• PROBLEM TO SOLVE:
Return the lines below that contain "Edelio".

• MATERIAL FOR THIS TASK:
____________
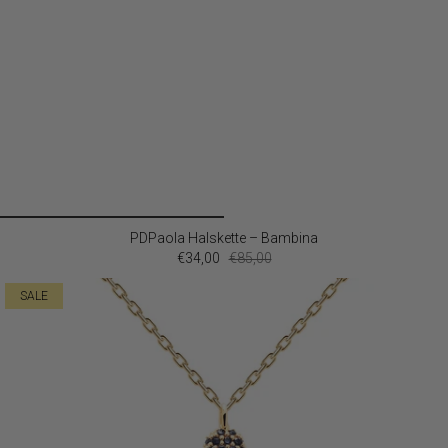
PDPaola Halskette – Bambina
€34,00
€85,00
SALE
____________
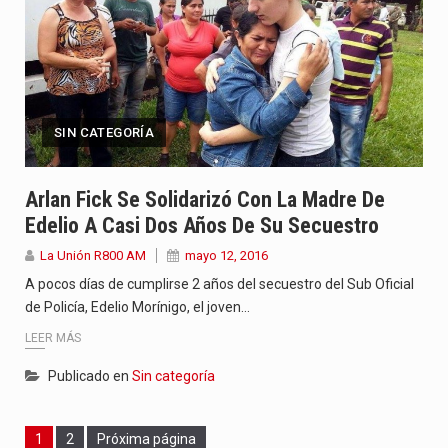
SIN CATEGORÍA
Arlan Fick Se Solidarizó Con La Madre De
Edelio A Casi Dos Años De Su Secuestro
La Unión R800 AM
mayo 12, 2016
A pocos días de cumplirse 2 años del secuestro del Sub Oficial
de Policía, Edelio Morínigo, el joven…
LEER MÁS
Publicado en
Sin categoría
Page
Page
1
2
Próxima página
____________
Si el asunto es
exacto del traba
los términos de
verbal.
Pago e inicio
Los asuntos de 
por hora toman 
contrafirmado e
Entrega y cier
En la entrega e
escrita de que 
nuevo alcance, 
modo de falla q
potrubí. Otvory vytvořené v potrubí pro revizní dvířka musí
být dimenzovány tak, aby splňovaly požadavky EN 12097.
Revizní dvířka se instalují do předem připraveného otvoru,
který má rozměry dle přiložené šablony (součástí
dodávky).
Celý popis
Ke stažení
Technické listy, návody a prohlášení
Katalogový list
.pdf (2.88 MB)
____________
• RESULT OF THE TASK:
Edelio A Casi Dos Años De Su Secuestro
de Policía, Edelio Morínigo, el joven…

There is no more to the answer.